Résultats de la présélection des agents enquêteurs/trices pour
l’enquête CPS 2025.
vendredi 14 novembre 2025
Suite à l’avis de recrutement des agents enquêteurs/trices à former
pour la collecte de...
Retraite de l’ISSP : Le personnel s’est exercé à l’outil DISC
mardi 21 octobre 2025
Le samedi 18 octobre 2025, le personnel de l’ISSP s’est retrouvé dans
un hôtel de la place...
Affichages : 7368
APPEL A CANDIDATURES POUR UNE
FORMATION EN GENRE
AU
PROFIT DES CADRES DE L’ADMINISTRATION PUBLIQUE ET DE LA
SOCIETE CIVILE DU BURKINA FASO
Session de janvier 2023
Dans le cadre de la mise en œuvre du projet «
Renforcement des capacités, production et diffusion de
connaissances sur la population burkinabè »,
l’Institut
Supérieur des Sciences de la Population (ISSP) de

...

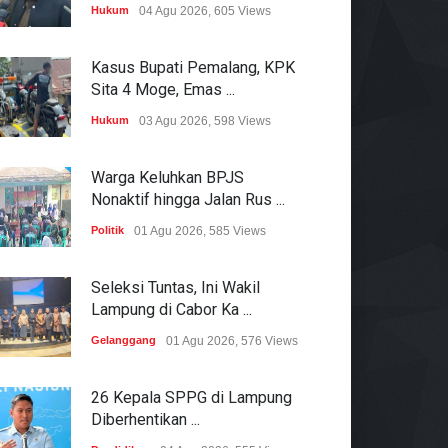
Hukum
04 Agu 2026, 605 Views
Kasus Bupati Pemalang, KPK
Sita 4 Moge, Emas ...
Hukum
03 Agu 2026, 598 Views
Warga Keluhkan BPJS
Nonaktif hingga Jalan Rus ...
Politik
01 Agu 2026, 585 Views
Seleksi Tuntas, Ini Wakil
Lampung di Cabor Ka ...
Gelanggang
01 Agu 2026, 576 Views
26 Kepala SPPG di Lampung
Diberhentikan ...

...

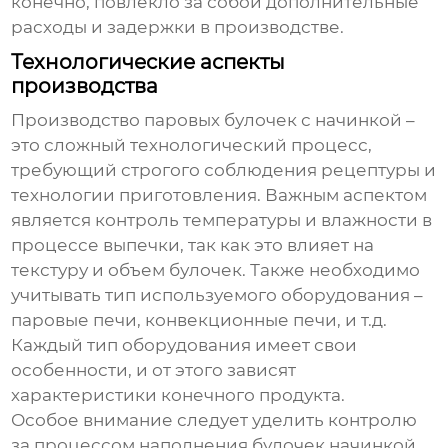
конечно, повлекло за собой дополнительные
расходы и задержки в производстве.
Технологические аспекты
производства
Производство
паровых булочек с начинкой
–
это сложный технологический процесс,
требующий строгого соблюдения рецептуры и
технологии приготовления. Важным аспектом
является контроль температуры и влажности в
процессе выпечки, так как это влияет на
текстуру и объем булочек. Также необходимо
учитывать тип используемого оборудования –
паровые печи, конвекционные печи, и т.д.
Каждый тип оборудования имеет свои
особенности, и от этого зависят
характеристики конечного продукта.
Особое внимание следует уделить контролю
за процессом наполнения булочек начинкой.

Assignment: In your answer, include only the lines above starting at the line that holds "Résultats de la" and ending at the line that holds "Supérieur des Sciences", copied exactly.

Exercise answer:
Résultats de la présélection des agents enquêteurs/trices pour
l’enquête CPS 2025.
vendredi 14 novembre 2025
Suite à l’avis de recrutement des agents enquêteurs/trices à former
pour la collecte de...
Retraite de l’ISSP : Le personnel s’est exercé à l’outil DISC
mardi 21 octobre 2025
Le samedi 18 octobre 2025, le personnel de l’ISSP s’est retrouvé dans
un hôtel de la place...
Affichages : 7368
APPEL A CANDIDATURES POUR UNE
FORMATION EN GENRE
AU
PROFIT DES CADRES DE L’ADMINISTRATION PUBLIQUE ET DE LA
SOCIETE CIVILE DU BURKINA FASO
Session de janvier 2023
Dans le cadre de la mise en œuvre du projet «
Renforcement des capacités, production et diffusion de
connaissances sur la population burkinabè »,
l’Institut
Supérieur des Sciences de la Population (ISSP) de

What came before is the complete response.